これらの化粧品・トイレタリー関係のインナー用蓋材は無地が多く、又開封口もない場合もある。
【0004】
ところで、これらのポリエステル系樹脂からなる熱収縮性フィルムは、使用後に自然環境下に棄却された場合、安定性が高いが故に分解されることなく自然界に残留するため、景観を害する要因となったり、魚、野鳥その他の生物の生活環境を汚染したり、様々な環境問題の原因となりうることが懸念されている。
【0005】
又、ポリエステル系熱収縮フィルムを用いた容器蓋材は、収縮応力が大きいため、加工時の容器変形がしやすく、Vノッチ等の開封口が収縮加工時の変形が大きく、開封しにくい等の問題がある。
【0006】
一方、これらの環境上の問題を生じない、環境下で分解の生じる生分解性重合体からなる材料について、多くの研究や開発が行われている。その生分解性重合体の例として、ポリ乳酸があげられる。このポリ乳酸は、土壌中において自然に加水分解が進行し、土中に原形が残らず、ついで微生物による無害な分解物となることが知られている。

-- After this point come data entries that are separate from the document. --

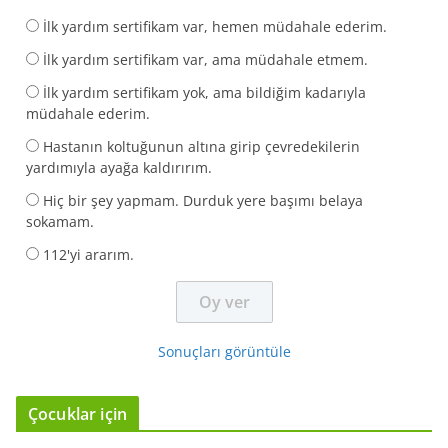
İlk yardım sertifikam var, hemen müdahale ederim.
İlk yardım sertifikam var, ama müdahale etmem.
İlk yardım sertifikam yok, ama bildiğim kadarıyla
müdahale ederim.
Hastanın koltuğunun altına girip çevredekilerin
yardımıyla ayağa kaldırırım.
Hiç bir şey yapmam. Durduk yere başımı belaya
sokamam.
112'yi ararım.
Sonuçları görüntüle
Çocuklar için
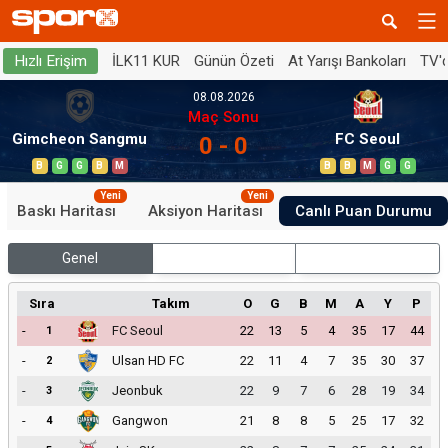
İLK11 KUR
Günün Özeti
At Yarışı Bankoları
TV'
Hızlı Erişim
08.08.2026
Maç Sonu
Gimcheon Sangmu
FC Seoul
0 - 0
B
G
G
B
M
B
B
M
G
G
Yeni
Yeni
Baskı Haritası
Aksiyon Haritası
Canlı Puan Durumu
Genel
İç Saha
Dış Saha
Sıra
Takım
O
G
B
M
A
Y
P
-
FC Seoul
22
13
5
4
35
17
44
1
-
Ulsan HD FC
22
11
4
7
35
30
37
2
-
Jeonbuk
22
9
7
6
28
19
34
3
-
Gangwon
21
8
8
5
25
17
32
4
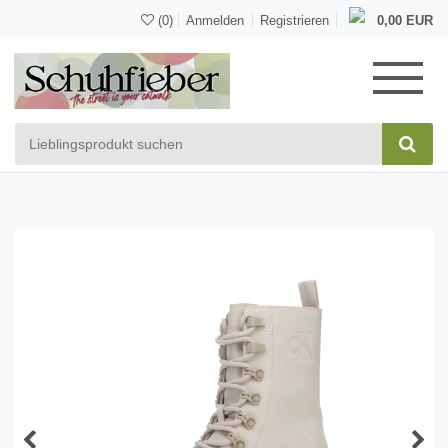
(0)
Anmelden
Registrieren
0,00 EUR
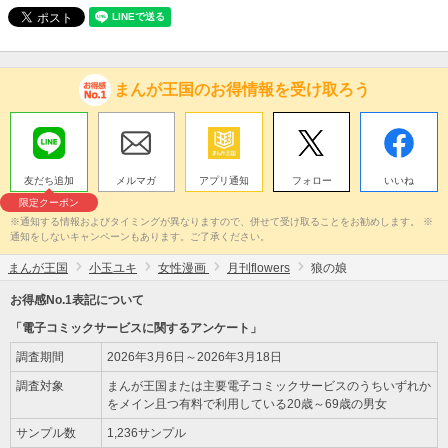
まんが王国のお得情報を受け取ろう
友だち追加
メルマガ
アプリ通知
フォロー
いいね
限定クーポン
※通知する情報およびタイミングが異なりますので、併せて受け取ることをお勧めします。 ※
通知をしないキャンペーンもあります。ご了承ください。
まんが王国
小玉ユキ
女性漫画
月刊flowers
狼の娘
お得感No.1表記について
「電子コミックサービスに関するアンケート」
調査期間
2026年3月6日～2026年3月18日
調査対象
まんが王国または主要電子コミックサービスのうちいずれか
をメイン且つ有料で利用している20歳～69歳の男女
サンプル数
1,236サンプル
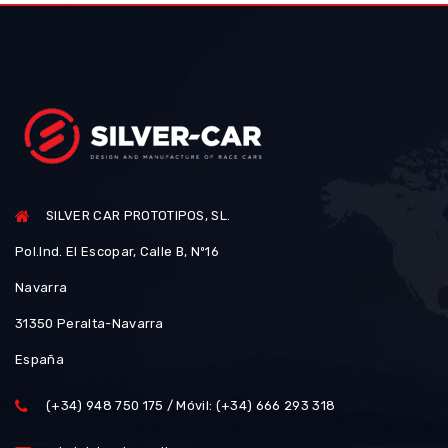
SILVER CAR PROTOTIPOS, SL.
Pol.Ind. El Escopar, Calle B, Nº16
Navarra
31350 Peralta-Navarra
España
(+34) 948 750 175 / Móvil: (+34) 666 293 318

そこで、環境適性に優れた天然素材容器として、特に容器のフタ部分、窓部分、容器の表面防湿層部分、容器を形成する積層体の構成層部分、容器の結束帯部分、オーバーラップ包装シート状物、粘着ラベルなどに、乳酸系重合体シート状物を用いることが提案されている(特許文献1)。
【0007】
【特許文献1】特開2002−46116号公報
【発明の開示】
【発明が解決しようとする課題】
【0008】
上述のような、現在使用されているポリエステル系熱収縮フィルムは、収縮率を高くした場合には、収縮応力も非常に高くなってしまうため、加工時の容器変形がしやすく、Vノッチ等の開封口が収縮加工時の変形が大きく、開封しにくい等の問題がある。

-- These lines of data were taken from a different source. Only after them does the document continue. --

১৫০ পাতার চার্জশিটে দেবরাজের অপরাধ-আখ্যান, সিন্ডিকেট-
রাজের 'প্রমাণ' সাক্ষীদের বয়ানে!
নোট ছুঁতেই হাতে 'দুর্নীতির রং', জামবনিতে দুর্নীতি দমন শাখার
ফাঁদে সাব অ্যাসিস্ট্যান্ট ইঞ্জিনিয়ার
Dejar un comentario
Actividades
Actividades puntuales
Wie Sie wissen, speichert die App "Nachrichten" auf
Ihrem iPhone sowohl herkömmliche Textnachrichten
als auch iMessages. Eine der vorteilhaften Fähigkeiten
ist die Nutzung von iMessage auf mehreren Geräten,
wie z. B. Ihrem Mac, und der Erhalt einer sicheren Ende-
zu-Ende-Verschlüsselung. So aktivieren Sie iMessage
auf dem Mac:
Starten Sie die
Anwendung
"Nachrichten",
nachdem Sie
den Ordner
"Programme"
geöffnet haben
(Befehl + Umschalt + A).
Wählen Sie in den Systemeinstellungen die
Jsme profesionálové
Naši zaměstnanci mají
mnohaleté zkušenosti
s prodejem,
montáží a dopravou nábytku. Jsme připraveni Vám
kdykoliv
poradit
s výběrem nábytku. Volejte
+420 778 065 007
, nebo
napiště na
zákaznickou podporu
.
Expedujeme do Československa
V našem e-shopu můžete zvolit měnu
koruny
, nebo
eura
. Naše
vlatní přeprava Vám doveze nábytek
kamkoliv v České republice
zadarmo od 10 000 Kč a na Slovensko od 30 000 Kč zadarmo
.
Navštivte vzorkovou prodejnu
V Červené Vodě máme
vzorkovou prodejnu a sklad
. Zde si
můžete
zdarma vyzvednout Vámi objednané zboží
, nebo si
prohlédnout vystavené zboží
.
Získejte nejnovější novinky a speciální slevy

そこで、収縮応力を抑えるために収縮率を低めに設定する等の工夫がなされている。しかしながら、低収縮率とした場合、きれいに被せるためには収縮加工温度を高温にしたり、加工時間を長くすることが必要で、結局、容器変形を起こしたり、開封性(開封口が加工後残っているか)や容器の内容物に影響を及ぼす等という問題につながる。このようにポリエステル系熱収縮フィルムでは、収縮加工性と容器変形並びに開封性を両立させることが難しく、使いづらいものであった。
【0009】
また、前記特許文献1には、環境適性の観点から、弁当箱や、容器の結束帯として乳酸系重合体からなるシート状物を用いることが開示されているが、具体的な容器蓋材用途の要求品質については何ら開示されていない。
【0010】
そこで、本発明は、これらの問題点を解決すべくなされたものであり、すなわち、本発明の目的は、優れた低温高収縮性を有して、収縮加工後においても、収縮による容器変形防止並びに優れた開封性を有する容器蓋材用熱収縮性フィルムおよびこれを用いた容器蓋材を提供することである。
【課題を解決するための手段】
【0011】
(1)本発明の容器蓋材用熱収縮性フィルムは、乳酸系重合体を主成分とする熱収縮性フィルムであって、80℃温水に浸けた際の、10秒間での収縮率が、フィルムの引取り方向(MD)およびその直交方向(TD)ともに25%以上50%未満であり、80℃シリコンオイル中における1分後の収縮応力が、フィルムの引取り方向(MD)およびその直交方向(TD)ともに4MPa未満であり、かつ、ヘーズ値(JIS K 7105)が5%以下であることを特徴とする。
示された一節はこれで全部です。